Meski demikian, Yayat mengapresiasi kerja keras Korlantas Polri, Kemenhub, dan operator jalan tol. Namun menurutnya saat ini yang paling diperhatikan adalah partisipasi, pengertian, dan pemahaman bersama.
“Antisipasi, gagasan, konsep sudah disiapkan, bahkan terkait dengan jumlah pemudik pun semua sudah dihitung, semua sudah diperkirakan. Tetapi yang harus dilihat antara konsep dan gagasan dengan praktiknya masih ada gap (kesenjangan), misalnya informasi dan komunikasi. Itu yang paling penting,” tegasnya.
Yayat meminta semua orang harus lebih banyak bersabar dan mencari informasi akurat terkait perjalanan. Ia juga menyarankan agar masyarakat membuat perencanaan matang terkait keberangkatan, sehingga tidak terjebak kemacetan saat puncak arus mudik.
“Semua orang dalam kondisi ini memang diminta harus banyak bersabar dan memang harus dapat informasi yang akurat. Jadi dia bisa mempersiapkan perjalanan, bisa lebih pasti,” kata Yayat.
Djoko menambahkan, berdasarkan pengalaman pribadinya, pemudik yang memilih jalur non tol pada tanggal 27,28 dan 29 malam perjalanannya relatif lancar. Tingginya volume kendaraan di jalan tol sebenarnya bisa dihindari jika pemerintah dan stakeholder seperti Jasa Marga dan Kemenhub terus memberikan informasi yang akurat dan terkini.
“Antisipasi jalan tol penuh, ya suruh keluar saja, atau diberi informasi, ini jalan tol sudah penuh Anda menunda keberangkatan. Terus berikan informasi,” kata Akademisi Prodi Teknik Sipil Unika Soegijapranata ini. Sejauh ini kata dia, informasi yang diberikan pada media masih minim, juga penyampaian kondisi di lapangan berupa teks dan suara yang kadang terlewat oleh pemudik.

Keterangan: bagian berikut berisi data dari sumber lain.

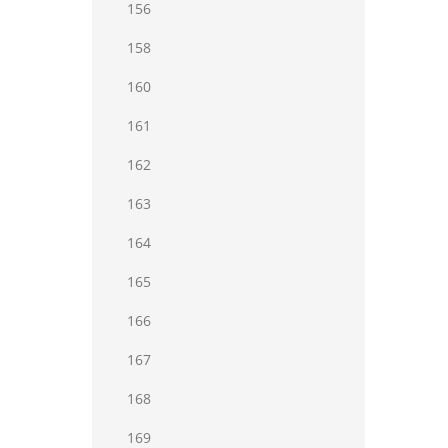
156
158
160
161
162
163
164
165
166
167
168
169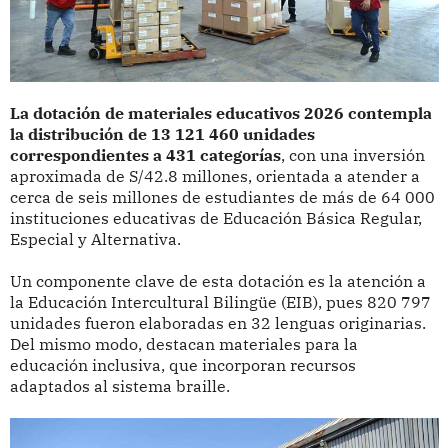
La dotación de materiales educativos 2026 contempla
la distribución de 13 121 460 unidades
correspondientes a 431 categorías
, con una inversión
aproximada de S/42.8 millones, orientada a atender a
cerca de seis millones de estudiantes de más de 64 000
instituciones educativas de Educación Básica Regular,
Especial y Alternativa.
Un componente clave de esta dotación es la atención a
la Educación Intercultural Bilingüe (EIB), pues 820 797
unidades fueron elaboradas en 32 lenguas originarias.
Del mismo modo, destacan materiales para la
educación inclusiva, que incorporan recursos
adaptados al sistema braille.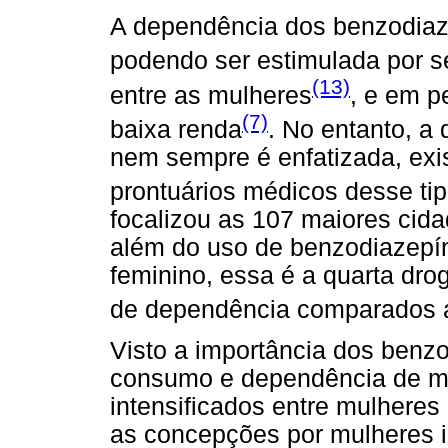
A dependência dos benzodiaze
podendo ser estimulada por s
(13)
entre as mulheres
, e em p
(7)
baixa renda
. No entanto, a
nem sempre é enfatizada, exis
prontuários médicos desse ti
focalizou as 107 maiores cida
além do uso de benzodiazepín
feminino, essa é a quarta drog
de dependência comparados 
Visto a importância dos benz
consumo e dependência de me
intensificados entre mulheres 
as concepções por mulheres 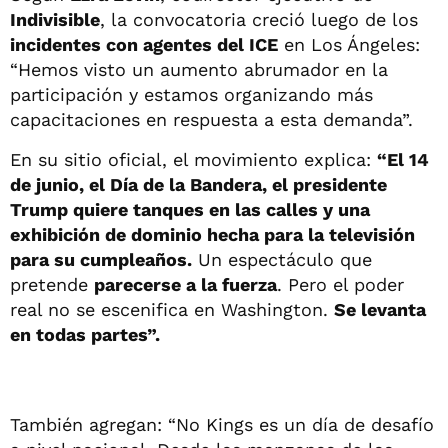
Indivisible
, la convocatoria creció luego de los
incidentes con agentes del ICE
en Los Ángeles:
“Hemos visto un aumento abrumador en la
participación y estamos organizando más
capacitaciones en respuesta a esta demanda”.
En su sitio oficial, el movimiento explica:
“El 14
de junio, el Día de la Bandera, el presidente
Trump quiere tanques en las calles y una
exhibición de dominio hecha para la televisión
para su cumpleaños.
Un espectáculo que
pretende
parecerse a la fuerza
. Pero el poder
real no se escenifica en Washington.
Se levanta
en todas partes”.
También agregan: “No Kings es un día de desafío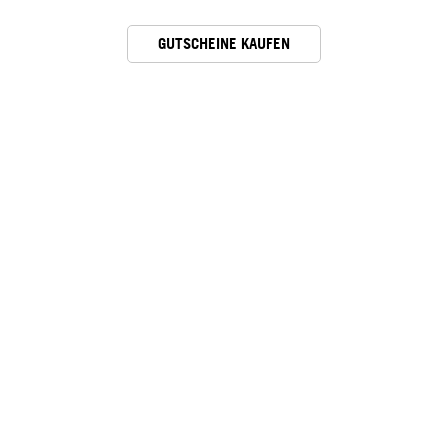
GUTSCHEINE KAUFEN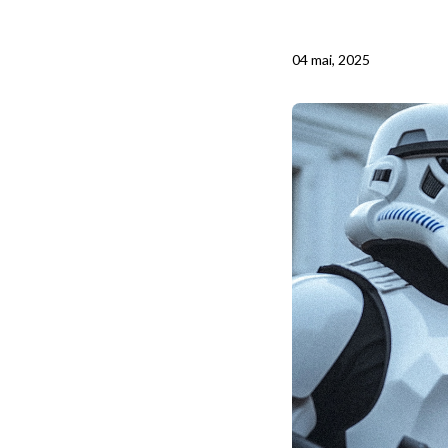
04 mai, 2025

Problem lain di jalan tol adalah antrian pada gate dan kapasitas rest area. “ Mesti kalau di jalan tol dia lelah, tidak bisa masuk rest dan di akan ke bahu jalan istirahat. Ke bahu jalan peristirahatan, bahaya kan,” kata Djoko. Namun dia berharap tahun depan kondisinya tidak seperti ini lagi karena akan diberlakukan Multi Lane Free Flow.
Di armada penyebrangan, khususnya di Pelabuhan Merak, kata Djoko, mayoritas pemudik memilih menyebrang malam karena alasan keamanan. “Pagi sepi, cuma sepertiga. Alasan malam, karena alasan keamanan, jadi pemudik butuh jaminan keamanan di Sumatera. Kalau dijamin mereka akan mau,” kata Djoko.
Kalau ada jaminan keamanan selanjutnya mengatur pola keberangkatan. Karena sekarang sudah online, lebih mudah, jika tiket habis malam, online, otomatis kan pindah. Namun sampai sekarang pemerintah tidak berani jamin.
Djoko mengatakan, jaringan jalan untuk Pulau Jawa sudah lebih baik, kesiapan, jalan nasional sebelum lebaran sudah mulus, penerangan jalan cukup, sehingga Pulau Jawa relatif aman. Sementara jalur Sumatera, meski sudah bagus namun belum aman.
Satu hal lagi yang disoroti Djoko adalah tidak adanya transportasi di pedesaan.
“(Pemudik ) naik motor karena di daerah angkutan pedesaan tidak ada. Tugas pemerintah adalah untuk memperbaiki. Maka perlunya membagi armada mudik gratis ke Sumatera,” pungkasnya.